Trump stated during Tuesday night’s debate with Vice President Kamala Harris that his newest round of proposed import tariffs would not result in increased prices for consumers. But companies paying higher freight costs could still consider price increases to recoup potential margin hits.
“When ocean container shipping markets increase, that cost gets passed down the line and ultimately it is the end-consumer who pays the price,” said Xeneta’s chief analyst Peter Sand in a Tuesday blog post. “It could be through increased cost of goods on the shelves or a limited choice in the products available.”
Sand warned that the latest proposals from the Republican presidential candidate “will simply be a case of history repeating.”
Trade groups like the National Retail Federation and the American Apparel and Footwear Association have been staunchly against the tariffs, including Trump’s original duties, those that were maintained during Joe Biden’s presidency , or Trump’s proposals if he were to win the election in November.
Concerns about higher prices ahead of the election could result in another pulling forward of goods if shippers wanted to avoid the potential implementation of tariffs.
“If we see a Trump victory in November—or a high likelihood of a Trump victory in the period prior to the election—we could well be seeing a new import boom in container volumes into the U.S., as importers (who certainly do know how tariffs affect their business) will be scrambling to import as much as possible before any new Trump tariffs,” said Lars Jensen, CEO of Vespucci Maritime in an August LinkedIn post. “This could well set the stage for a new demand-driven spike in freight rates on U.S. imports from November.”
Ocean spot freight rates have been in a bit of a freefall since their peak in July , when the months-long impacts of the ongoing Houthi attacks on vessels in the Red Sea were being felt worldwide in the form of port congestion. At the time, container demand was accelerating due to the longer vessel routes and berthing times, with companies pulling forward shipments to get out in front of more potential peak season backlog.

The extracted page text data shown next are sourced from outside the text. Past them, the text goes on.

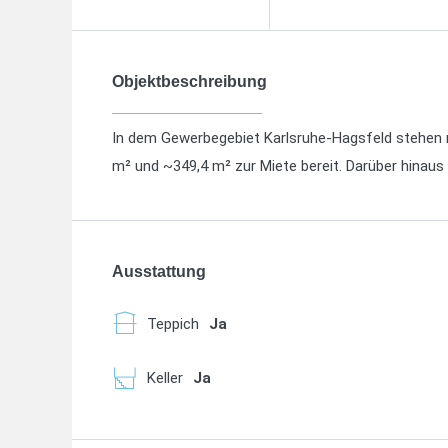
Objektbeschreibung
In dem Gewerbegebiet Karlsruhe-Hagsfeld stehen 
m² und ~349,4 m² zur Miete bereit. Darüber hinaus 
26,2 m² Flächengröße vermietet. Die Flächen biete
spezifischen Bedürfnissen der Mieter auszustatte
primär für Büroflächen vorgesehen und können auc
mit moderner Netzwerktechnologie ausgestattet u
Glasfaser-Verkabelung.
Die Flächen werden im nicht eingerichteten Zustan
Raumaufteilung und Innenausstattung nach ihren Be
Renovierungen vorzunehmen, um den Flächen den 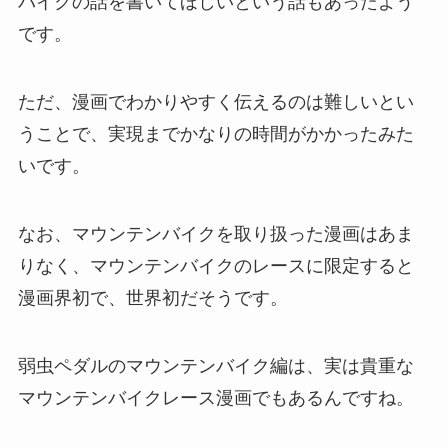
バイクの話を書いてほしいという話もあったよう
です。
ただ、漫画でわかりやすく伝えるのは難しいとい
うことで、実現までかなりの時間がかかったみた
いです。
なお、マウンテンバイクを取り扱った漫画はあま
りなく、マウンテンバイクのレースに限定すると
漫画界初で、世界初だそうです。
弱虫ペダルのマウンテンバイク編は、実は貴重な
マウンテンバイクレース漫画でもあるんですね。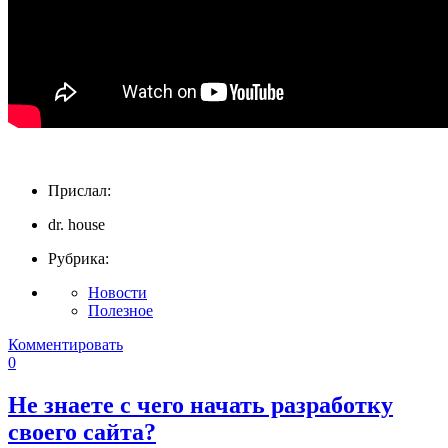
Прислал:
dr. house
Рубрика:
Новости
Полезное
Комментировать
0
Не знаете с чего начать разработку
своего сайта?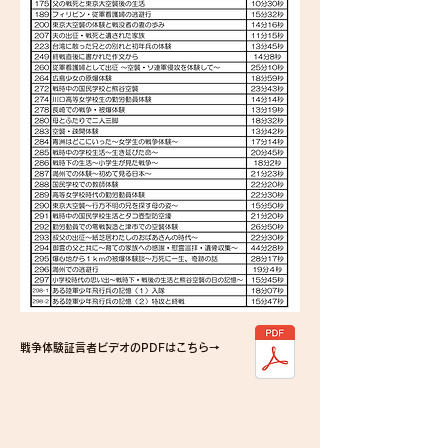
戦争体験証言者ビデオのPDFはこちら→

But over the past two months, worldwide demand has slowed again, alongside an entrance of new shipping capacity into the market. Assisting in the more recent rate declines, shippers in North America are expressing concerns of the potential East Coast port dockworker strike on Oct. 1, crippling demand for cargo entering the 36 hubs stretching from Maine to Texas.

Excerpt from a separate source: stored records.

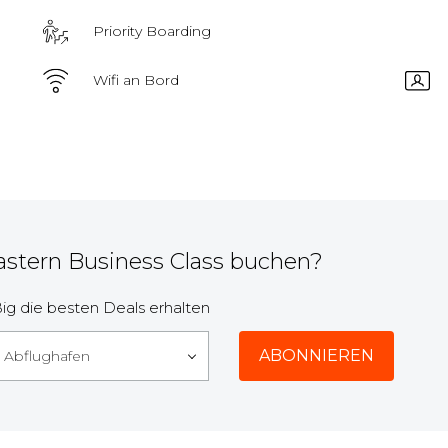
Priority Boarding
Wifi an Bord
astern Business Class buchen?
g die besten Deals erhalten
r Abflughafen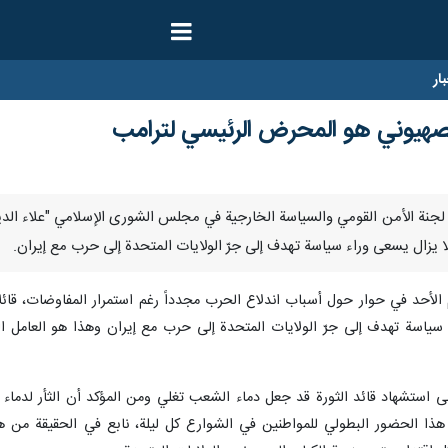
ار
لصهيوني هو المحرض الرئيسي لترامب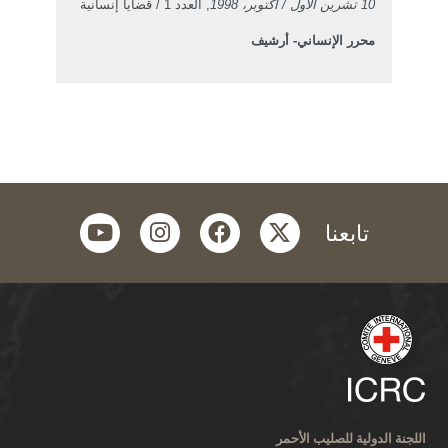
10 تشرين الأول / أكتوبر، 1998
, العدد 1 / قضايا إنسانية
محرر الإنساني- أرشيف
youtube
instagram
facebook
twitter
تابعنا
اللجنة الدولية للصليب الأحمر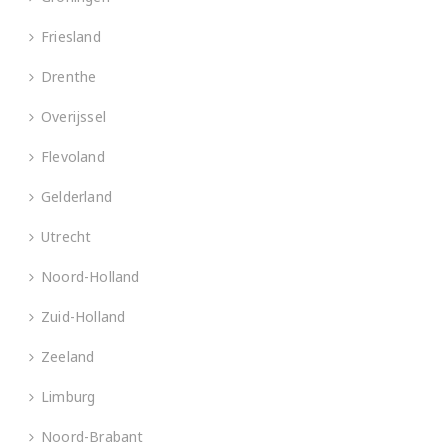
Friesland
Drenthe
Overijssel
Flevoland
Gelderland
Utrecht
Noord-Holland
Zuid-Holland
Zeeland
Limburg
Noord-Brabant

“As we’re now about past the deadline to move containers from Asia to the East Coast before a strike there are more reports of carriers offering discounts and expectations that East Coast rates are likely to drop significantly soon,” said Judah Levine, head of research at Freightos, in a Tuesday analysis. “This deadline may add some buoyancy to West Coast rates as more volumes shift there from the East and Gulf. Trans-Atlantic shippers still have a little time left to move containers.”
As of Thursday, Drewry’s World Container Index (WCI) decreased 13 percent from last week to $4,168 per 40-foot container. Since the 2024 peak of $5,937 on July 18, this number is down 30 percent.

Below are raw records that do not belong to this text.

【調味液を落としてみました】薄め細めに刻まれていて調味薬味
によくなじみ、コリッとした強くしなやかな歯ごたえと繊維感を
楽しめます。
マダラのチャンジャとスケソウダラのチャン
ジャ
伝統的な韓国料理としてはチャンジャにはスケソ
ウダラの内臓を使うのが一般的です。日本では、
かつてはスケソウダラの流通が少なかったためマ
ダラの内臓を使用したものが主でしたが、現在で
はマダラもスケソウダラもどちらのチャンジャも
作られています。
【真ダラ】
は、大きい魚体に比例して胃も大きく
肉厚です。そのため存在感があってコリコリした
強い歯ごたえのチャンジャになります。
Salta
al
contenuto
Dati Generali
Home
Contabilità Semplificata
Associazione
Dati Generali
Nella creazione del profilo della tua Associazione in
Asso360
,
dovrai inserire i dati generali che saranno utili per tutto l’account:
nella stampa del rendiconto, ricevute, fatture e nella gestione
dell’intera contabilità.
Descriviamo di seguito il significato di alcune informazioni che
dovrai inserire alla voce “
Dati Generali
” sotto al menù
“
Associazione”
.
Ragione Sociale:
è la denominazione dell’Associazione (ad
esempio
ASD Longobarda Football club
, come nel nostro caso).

Rates have fallen a similar 31 percent on the Shanghai-to-New York trade lane to $6,661 per container during the period. But that route saw a much wider week-over-week dip compared to its West Coast counterpart, plummeting 21 percent alone since Sept 5. Conversely, the Shanghai-to-Los Angeles route fell 7 percent in the week to $5,627, the flattest of the declines among east-to-west routes, even as more product funnels its way into the port system.